The history of Los Angeles is in large part the history of moving populations of people. The story of those journeys has often been told by people who study immigration, a process that even with the best intentions can obfuscate the individual voices of immigrants themselves.
This was the premise of a compelling assignment in “The History of Los Angeles,” a course in Interdisciplinary Studies and Urban Studies offered at Woodbury for the first time during the spring 2019 semester. Dr. Emily Bills, who taught the class, designed the assignment of collecting the stories of immigrants as a way to emphasize the importance of letting individuals tell their own histories while ensuring that students were highly vigilant about anonymity and gaining interviewee permission.
“I knew we had to be respectful of people’s privacy, particularly in the current political climate,” Dr. Bills stated. “And the precarious citizenship status evidenced in many of these stories bore that out.”
Students relayed the words shared by friends, family members, work colleagues, and even fellow Woodbury classmates who were brave enough to tell their stories with a starkness that resonated with students more than an article might.
“I knew my friend for ten years,” Hayley FitzGerald says about her interview experience, which for lasted for over four hours, “but I never really knew what he went through.” Her essay told of his experience as a young child in Guatemala: his father’s physical violence, how at age five he was forced to work in the fields, and how he didn’t have shoes until the third grade. At age 15 he took control of his life and made the treacherous journey to the U.S. where, at an immigration detention center, he thought he would die from hunger and cold. He is now a nursing school graduate in Southern California and plans to give back to underserved communities.

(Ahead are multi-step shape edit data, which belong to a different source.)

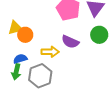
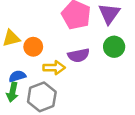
orange circle: (25, 35) -> (33, 47), moved
purple semicircle: (70, 42) -> (79, 55), turned -36

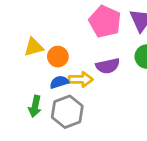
blue semicircle: (17, 76) -> (59, 82), moved

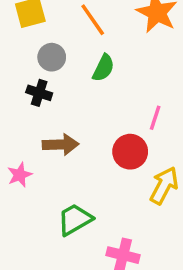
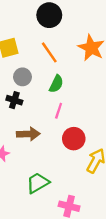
pink line: (155, 118) -> (59, 111), moved

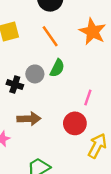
gray circle: (22, 77) -> (35, 74), moved
pink line: (59, 111) -> (88, 98), moved

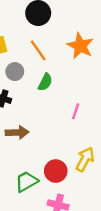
gray circle: (35, 74) -> (15, 72), moved
red circle: (75, 123) -> (56, 171), moved

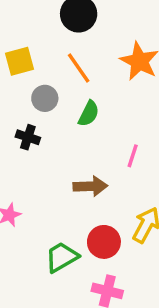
brown arrow: (17, 132) -> (90, 186), moved

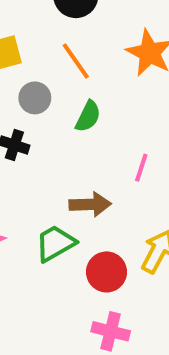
green trapezoid: (62, 257) -> (55, 243), moved

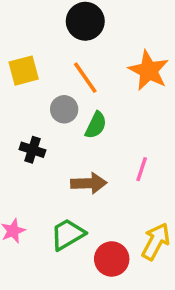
gray circle: (35, 98) -> (64, 109), moved
brown arrow: (90, 204) -> (89, 183), moved

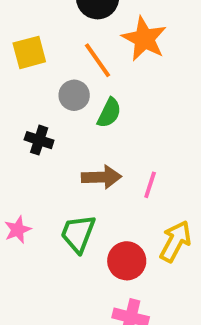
orange star: (149, 71) -> (144, 39), moved
pink line: (142, 169) -> (150, 185), moved
green trapezoid: (68, 234) -> (78, 234), turned -39

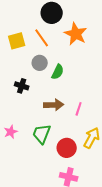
orange line: (98, 60) -> (42, 38), moved

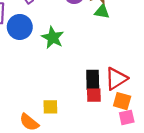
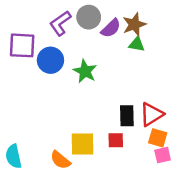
red square: (94, 95) -> (116, 140), moved
yellow square: (50, 107) -> (83, 144), size x1.5

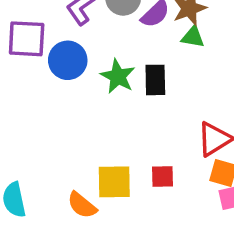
black rectangle: (127, 116) -> (155, 80), moved

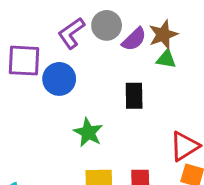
green star: (118, 76) -> (88, 132), moved

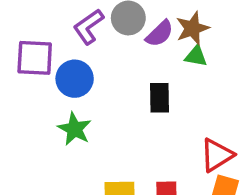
green star: (88, 132) -> (75, 129), moved

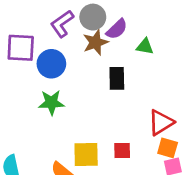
brown star: (192, 28) -> (95, 42), moved
green star: (75, 129) -> (51, 102), turned -30

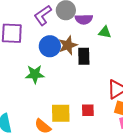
purple semicircle: (117, 29) -> (84, 19), turned 42
brown star: (95, 42) -> (68, 45), moved
blue circle: (51, 64) -> (50, 46), moved

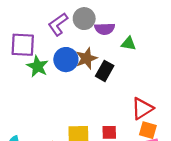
black rectangle: (84, 56) -> (105, 71), turned 30
green star: (35, 74) -> (37, 66), moved, turned 30

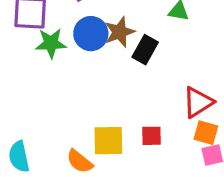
green star: (37, 66) -> (51, 43), turned -30

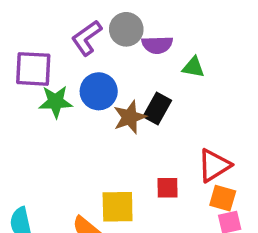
brown star: (120, 32) -> (130, 117), moved
red square: (152, 136) -> (168, 188), moved

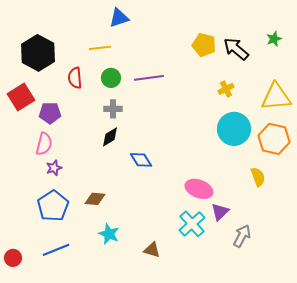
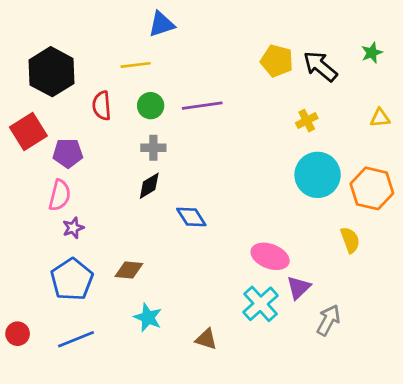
yellow triangle: (276, 97) -> (380, 118), moved, size x0.5
red circle: (13, 258) -> (18, 334), moved

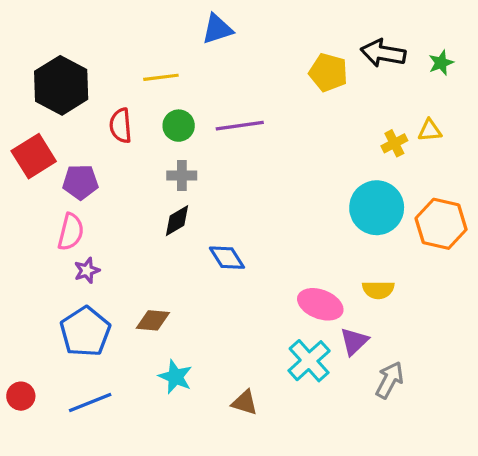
blue triangle: (161, 24) -> (217, 29), moved
black arrow: (320, 66) -> (383, 53), moved, turned -30
yellow triangle: (380, 118) -> (430, 130), moved
yellow cross: (307, 121) -> (394, 143), moved
yellow semicircle: (350, 240) -> (378, 290), moved, turned 110

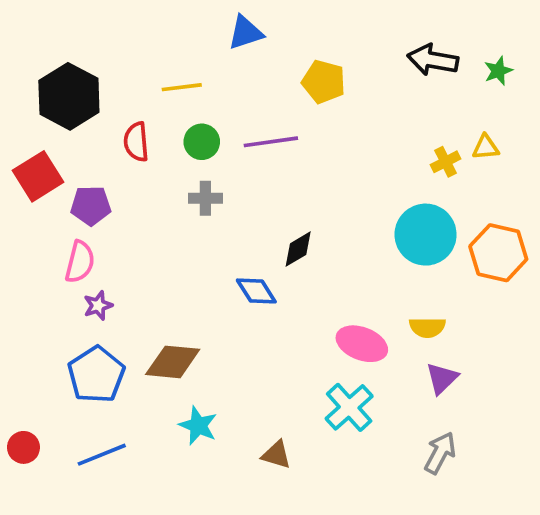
yellow pentagon: (328, 72) -> (324, 82), moved
black diamond: (177, 221) -> (298, 249), moved
brown diamond: (153, 320) -> (173, 362), size x1.4
purple triangle: (354, 341) -> (442, 378), moved
gray arrow: (390, 380) -> (440, 453), moved

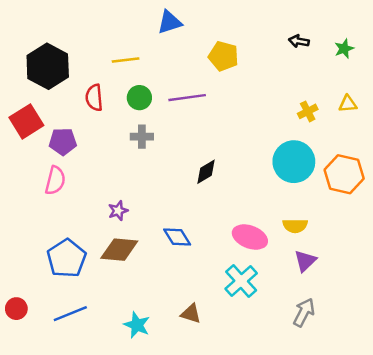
black arrow: (433, 60) -> (299, 41), size x0.6
yellow triangle: (486, 147) -> (348, 104), moved
blue diamond: (256, 291) -> (177, 237), moved
purple star: (98, 306) -> (118, 211), moved
cyan star: (198, 426) -> (137, 325), moved

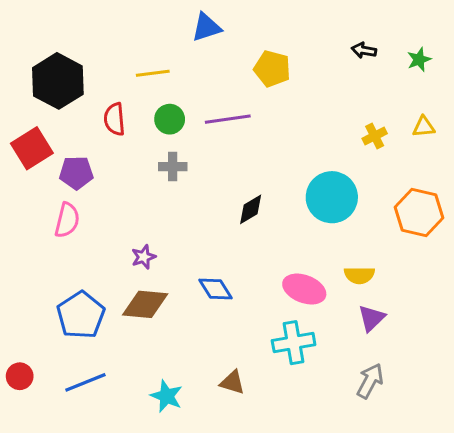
cyan circle: (294, 162) -> (332, 197), moved
cyan cross: (241, 281) -> (294, 343), turned 32

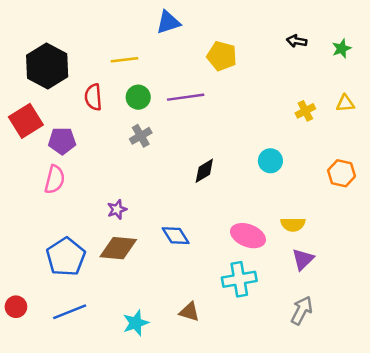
gray cross: (173, 167) -> (141, 136), turned -30
cyan circle: (332, 197) -> (270, 161), size x0.6
orange hexagon: (419, 213) -> (342, 173), size x0.7
cyan star: (167, 396) -> (136, 323), turned 30

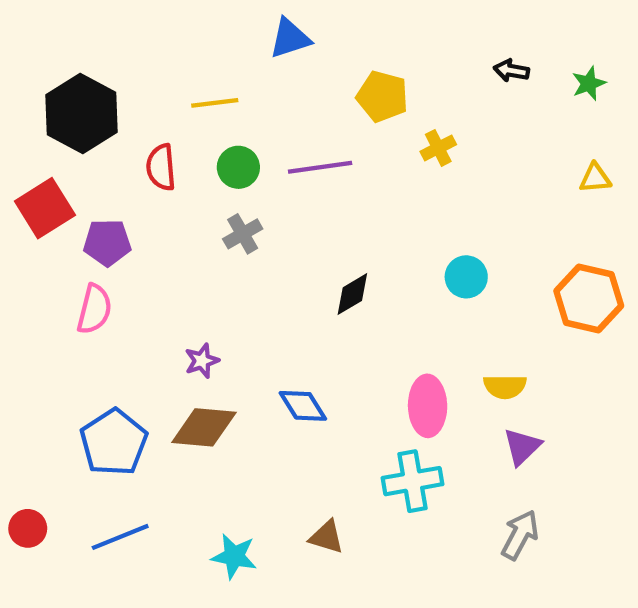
yellow cross: (305, 111) -> (438, 148), moved
orange hexagon: (342, 173) -> (589, 298), size x1.4
pink ellipse: (248, 236) -> (428, 406), turned 68
cyan star: (136, 323) -> (234, 556), turned 30

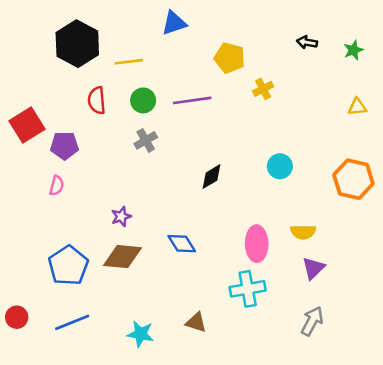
black hexagon: (81, 114) -> (77, 44), moved
pink semicircle: (94, 309) -> (57, 186), size x0.7

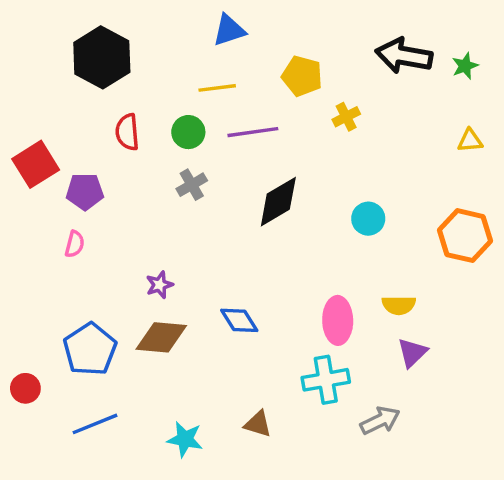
black arrow: (307, 42) -> (404, 56), size x2.0
yellow line: (129, 62) -> (217, 88), moved
black diamond: (211, 177) -> (278, 202), moved, size x1.5
red circle: (17, 317) -> (25, 388), moved
gray arrow: (312, 321) -> (380, 421), moved, turned 36

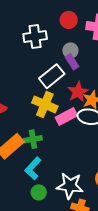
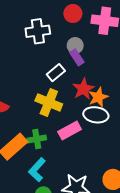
white rectangle: (52, 76) -> (56, 73), size x0.7
pink rectangle: (66, 117) -> (70, 131), moved

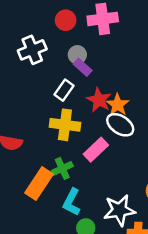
white ellipse: (96, 115) -> (120, 125), turned 40

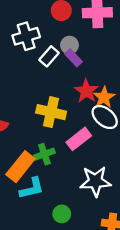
white rectangle: (64, 90) -> (49, 56), moved
cyan L-shape: (72, 202) -> (32, 188), moved, turned -136
white star: (119, 210) -> (95, 181), moved

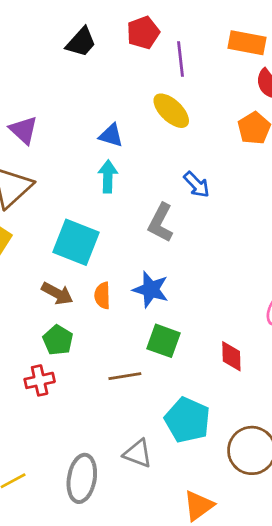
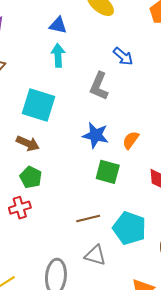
orange semicircle: (102, 295) -> (131, 140), moved, turned 42
brown line: (125, 376) -> (88, 218), moved

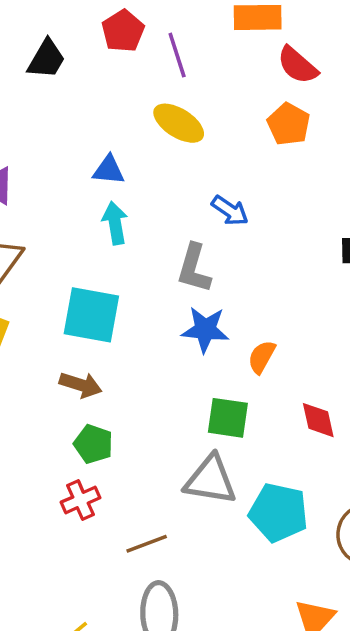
blue star: (96, 135) -> (205, 330), moved
brown line: (88, 218) -> (147, 544), moved
gray triangle: (95, 255) -> (211, 480), moved, size x1.4

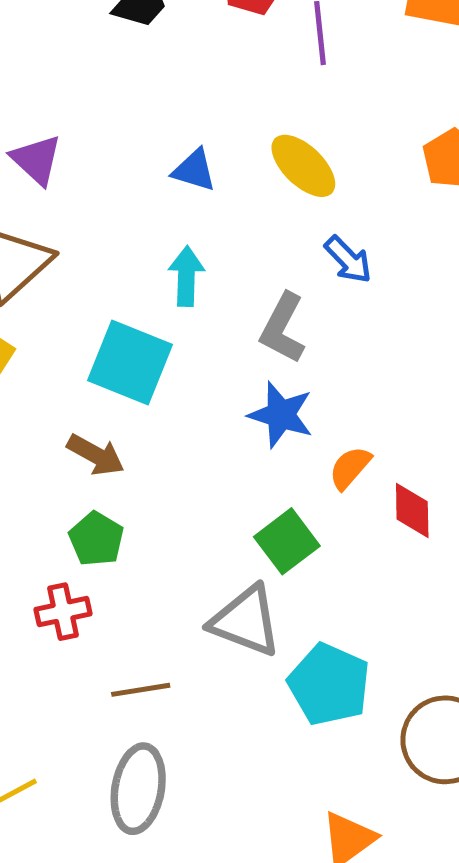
yellow ellipse: (179, 123) -> (303, 166), moved
cyan arrow: (115, 223) -> (186, 276), moved
green square: (228, 418) -> (287, 541), turned 33
red diamond: (318, 420) -> (412, 510), moved

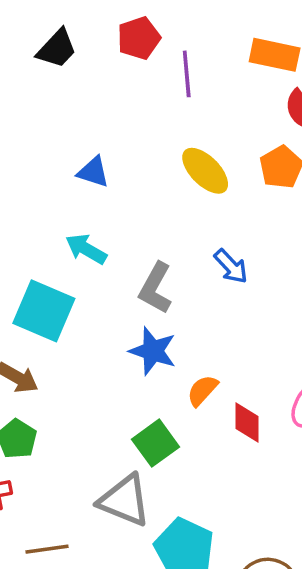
yellow ellipse: (303, 166) -> (205, 171), moved
blue arrow: (348, 260) -> (231, 266), moved
cyan arrow: (186, 276) -> (86, 249), turned -63

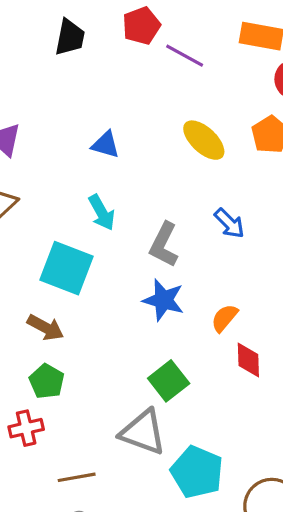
black trapezoid: (57, 49) -> (70, 37), turned -30
purple line: (187, 74) -> (185, 56), turned -54
cyan arrow: (86, 249) -> (102, 212), turned -147
orange semicircle: (202, 391) -> (225, 318), moved

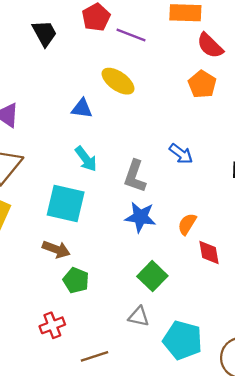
black trapezoid: (70, 37) -> (45, 33), turned -32
yellow ellipse: (204, 140) -> (118, 81), moved
green pentagon: (47, 381) -> (76, 280), moved
gray triangle: (143, 432) -> (139, 316), size x0.6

This was only one of the many stories told by Los Angeles History students. None of the students had completed a project like this before but, for Sejal Bahety, it was the best way to start a class on L.A. history because it allowed students, particularly an international student like herself, to connect with local history through personal stories. Angel Escobar stated that these multiple perspectives were just as important to locals.
The project made them consider how, in a city of immigrants, many people have stories to tell, that those stories that are still vivid parts of their identity, and how identity can be in a constant state of transformation.